*Input records*.
_ _ _ _ _ _ _

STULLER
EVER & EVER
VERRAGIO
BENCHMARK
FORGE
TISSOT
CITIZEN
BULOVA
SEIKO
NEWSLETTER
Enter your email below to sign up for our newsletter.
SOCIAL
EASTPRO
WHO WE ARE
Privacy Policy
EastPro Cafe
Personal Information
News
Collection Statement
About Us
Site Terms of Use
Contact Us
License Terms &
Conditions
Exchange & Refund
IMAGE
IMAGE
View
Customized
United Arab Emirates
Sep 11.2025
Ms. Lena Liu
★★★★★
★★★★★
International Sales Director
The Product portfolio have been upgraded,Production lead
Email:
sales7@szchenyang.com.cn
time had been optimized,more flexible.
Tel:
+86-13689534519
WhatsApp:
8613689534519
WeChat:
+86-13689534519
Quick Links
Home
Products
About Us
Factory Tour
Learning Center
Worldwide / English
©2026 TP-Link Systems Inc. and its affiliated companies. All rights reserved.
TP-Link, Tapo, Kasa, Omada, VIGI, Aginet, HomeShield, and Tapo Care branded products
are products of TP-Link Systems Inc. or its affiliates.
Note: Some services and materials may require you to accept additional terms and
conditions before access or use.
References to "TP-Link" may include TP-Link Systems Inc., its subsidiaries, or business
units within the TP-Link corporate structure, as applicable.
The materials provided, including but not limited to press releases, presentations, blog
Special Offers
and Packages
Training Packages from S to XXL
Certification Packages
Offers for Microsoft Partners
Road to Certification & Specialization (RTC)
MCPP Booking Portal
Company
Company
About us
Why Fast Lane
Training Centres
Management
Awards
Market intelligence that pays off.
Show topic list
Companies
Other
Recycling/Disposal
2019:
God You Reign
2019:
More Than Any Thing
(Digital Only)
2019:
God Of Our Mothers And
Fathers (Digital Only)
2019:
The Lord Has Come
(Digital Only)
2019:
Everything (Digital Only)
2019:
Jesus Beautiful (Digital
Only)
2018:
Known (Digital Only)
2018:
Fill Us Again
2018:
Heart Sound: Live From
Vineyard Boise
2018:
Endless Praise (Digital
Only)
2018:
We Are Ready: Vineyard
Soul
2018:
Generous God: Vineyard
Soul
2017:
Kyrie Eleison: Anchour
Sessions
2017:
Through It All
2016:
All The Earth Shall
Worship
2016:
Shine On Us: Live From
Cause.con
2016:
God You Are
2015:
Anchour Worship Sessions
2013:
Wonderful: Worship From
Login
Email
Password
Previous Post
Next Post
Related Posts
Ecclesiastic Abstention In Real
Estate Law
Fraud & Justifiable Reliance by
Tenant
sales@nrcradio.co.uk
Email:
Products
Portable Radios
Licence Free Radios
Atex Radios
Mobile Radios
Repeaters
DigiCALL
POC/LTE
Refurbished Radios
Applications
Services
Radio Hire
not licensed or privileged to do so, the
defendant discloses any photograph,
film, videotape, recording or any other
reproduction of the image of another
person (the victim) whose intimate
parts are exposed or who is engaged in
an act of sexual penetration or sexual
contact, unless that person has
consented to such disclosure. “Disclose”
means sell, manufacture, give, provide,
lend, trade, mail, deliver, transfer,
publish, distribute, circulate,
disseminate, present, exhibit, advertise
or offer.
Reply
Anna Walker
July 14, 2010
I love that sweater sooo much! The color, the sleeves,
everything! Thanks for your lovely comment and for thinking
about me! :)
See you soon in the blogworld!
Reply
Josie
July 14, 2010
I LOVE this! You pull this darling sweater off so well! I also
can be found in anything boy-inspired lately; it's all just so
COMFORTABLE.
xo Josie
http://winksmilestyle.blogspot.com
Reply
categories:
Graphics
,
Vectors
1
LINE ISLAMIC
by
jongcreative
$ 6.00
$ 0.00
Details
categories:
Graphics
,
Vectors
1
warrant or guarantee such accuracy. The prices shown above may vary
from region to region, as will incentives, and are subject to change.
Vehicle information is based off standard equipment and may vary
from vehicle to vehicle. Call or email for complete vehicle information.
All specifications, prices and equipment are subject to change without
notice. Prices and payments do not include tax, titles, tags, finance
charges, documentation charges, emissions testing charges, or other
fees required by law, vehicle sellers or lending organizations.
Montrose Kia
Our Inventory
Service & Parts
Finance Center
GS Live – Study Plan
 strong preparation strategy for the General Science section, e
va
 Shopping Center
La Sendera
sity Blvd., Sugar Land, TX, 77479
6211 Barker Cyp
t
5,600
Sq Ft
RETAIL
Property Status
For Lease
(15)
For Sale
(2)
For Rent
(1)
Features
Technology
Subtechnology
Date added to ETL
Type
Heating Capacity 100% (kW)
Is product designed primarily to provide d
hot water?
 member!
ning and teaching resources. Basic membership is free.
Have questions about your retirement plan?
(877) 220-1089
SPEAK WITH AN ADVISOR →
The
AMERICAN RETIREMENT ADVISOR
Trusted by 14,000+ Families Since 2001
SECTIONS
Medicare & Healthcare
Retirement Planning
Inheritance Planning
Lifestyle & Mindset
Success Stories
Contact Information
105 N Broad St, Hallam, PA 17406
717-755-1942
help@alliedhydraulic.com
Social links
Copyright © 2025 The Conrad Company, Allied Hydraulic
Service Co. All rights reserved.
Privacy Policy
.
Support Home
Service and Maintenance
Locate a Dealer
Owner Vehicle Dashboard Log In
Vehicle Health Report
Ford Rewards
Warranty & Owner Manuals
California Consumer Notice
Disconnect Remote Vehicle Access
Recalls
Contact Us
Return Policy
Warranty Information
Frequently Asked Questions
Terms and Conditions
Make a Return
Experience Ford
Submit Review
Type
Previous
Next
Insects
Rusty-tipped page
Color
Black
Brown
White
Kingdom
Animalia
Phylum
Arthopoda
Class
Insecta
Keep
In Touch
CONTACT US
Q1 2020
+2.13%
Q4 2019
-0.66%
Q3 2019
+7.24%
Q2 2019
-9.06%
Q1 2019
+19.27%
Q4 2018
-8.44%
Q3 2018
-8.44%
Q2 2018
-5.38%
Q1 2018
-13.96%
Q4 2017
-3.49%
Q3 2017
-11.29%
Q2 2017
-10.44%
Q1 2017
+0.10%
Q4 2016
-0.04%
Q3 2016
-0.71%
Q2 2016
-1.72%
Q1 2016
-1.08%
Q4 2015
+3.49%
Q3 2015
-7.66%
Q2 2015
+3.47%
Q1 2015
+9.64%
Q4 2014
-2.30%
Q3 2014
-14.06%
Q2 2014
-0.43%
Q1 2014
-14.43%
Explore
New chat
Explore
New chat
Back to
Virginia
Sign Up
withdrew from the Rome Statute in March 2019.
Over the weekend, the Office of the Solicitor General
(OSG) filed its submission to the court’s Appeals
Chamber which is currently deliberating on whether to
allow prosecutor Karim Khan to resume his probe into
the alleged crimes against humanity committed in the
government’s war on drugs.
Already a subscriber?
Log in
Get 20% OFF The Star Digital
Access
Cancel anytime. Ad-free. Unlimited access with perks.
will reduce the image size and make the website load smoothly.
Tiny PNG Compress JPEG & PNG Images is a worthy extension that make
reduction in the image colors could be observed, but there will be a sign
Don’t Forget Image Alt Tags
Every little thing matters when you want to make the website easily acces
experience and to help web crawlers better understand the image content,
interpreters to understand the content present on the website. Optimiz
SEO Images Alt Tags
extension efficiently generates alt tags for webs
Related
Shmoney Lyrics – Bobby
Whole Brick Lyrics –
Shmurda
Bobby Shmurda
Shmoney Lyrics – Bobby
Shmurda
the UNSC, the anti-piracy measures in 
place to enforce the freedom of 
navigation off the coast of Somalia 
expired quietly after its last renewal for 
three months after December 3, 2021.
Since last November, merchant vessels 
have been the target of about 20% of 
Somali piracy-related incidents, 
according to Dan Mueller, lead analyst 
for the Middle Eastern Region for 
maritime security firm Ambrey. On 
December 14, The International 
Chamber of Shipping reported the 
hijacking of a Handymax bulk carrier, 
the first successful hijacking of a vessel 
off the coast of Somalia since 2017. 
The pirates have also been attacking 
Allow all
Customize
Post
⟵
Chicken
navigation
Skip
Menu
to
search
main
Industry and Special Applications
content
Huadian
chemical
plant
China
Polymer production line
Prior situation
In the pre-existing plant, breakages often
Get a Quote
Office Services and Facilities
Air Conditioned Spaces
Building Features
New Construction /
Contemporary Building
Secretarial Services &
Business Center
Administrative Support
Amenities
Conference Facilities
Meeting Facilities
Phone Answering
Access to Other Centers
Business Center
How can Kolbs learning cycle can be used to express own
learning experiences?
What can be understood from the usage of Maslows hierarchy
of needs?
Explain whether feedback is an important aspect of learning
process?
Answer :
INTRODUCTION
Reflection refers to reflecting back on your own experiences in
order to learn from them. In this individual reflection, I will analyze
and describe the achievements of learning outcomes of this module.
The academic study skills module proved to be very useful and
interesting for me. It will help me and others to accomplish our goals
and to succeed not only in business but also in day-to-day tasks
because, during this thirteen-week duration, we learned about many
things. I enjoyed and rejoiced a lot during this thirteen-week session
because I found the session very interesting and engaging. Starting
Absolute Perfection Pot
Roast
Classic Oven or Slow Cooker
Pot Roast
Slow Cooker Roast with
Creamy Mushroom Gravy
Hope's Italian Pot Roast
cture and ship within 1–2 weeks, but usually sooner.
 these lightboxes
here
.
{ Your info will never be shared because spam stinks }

_ _ _ _ _ _ _

*Problem*. The answer is the lines above between the line holding "extension efficiently generates" and the line holding "off the coast of Somalia since 2017.", inclusive, each written out exactly, and no others.

*Finished task*.
extension efficiently generates alt tags for webs
Related
Shmoney Lyrics – Bobby
Whole Brick Lyrics –
Shmurda
Bobby Shmurda
Shmoney Lyrics – Bobby
Shmurda
the UNSC, the anti-piracy measures in 
place to enforce the freedom of 
navigation off the coast of Somalia 
expired quietly after its last renewal for 
three months after December 3, 2021.
Since last November, merchant vessels 
have been the target of about 20% of 
Somali piracy-related incidents, 
according to Dan Mueller, lead analyst 
for the Middle Eastern Region for 
maritime security firm Ambrey. On 
December 14, The International 
Chamber of Shipping reported the 
hijacking of a Handymax bulk carrier, 
the first successful hijacking of a vessel 
off the coast of Somalia since 2017. 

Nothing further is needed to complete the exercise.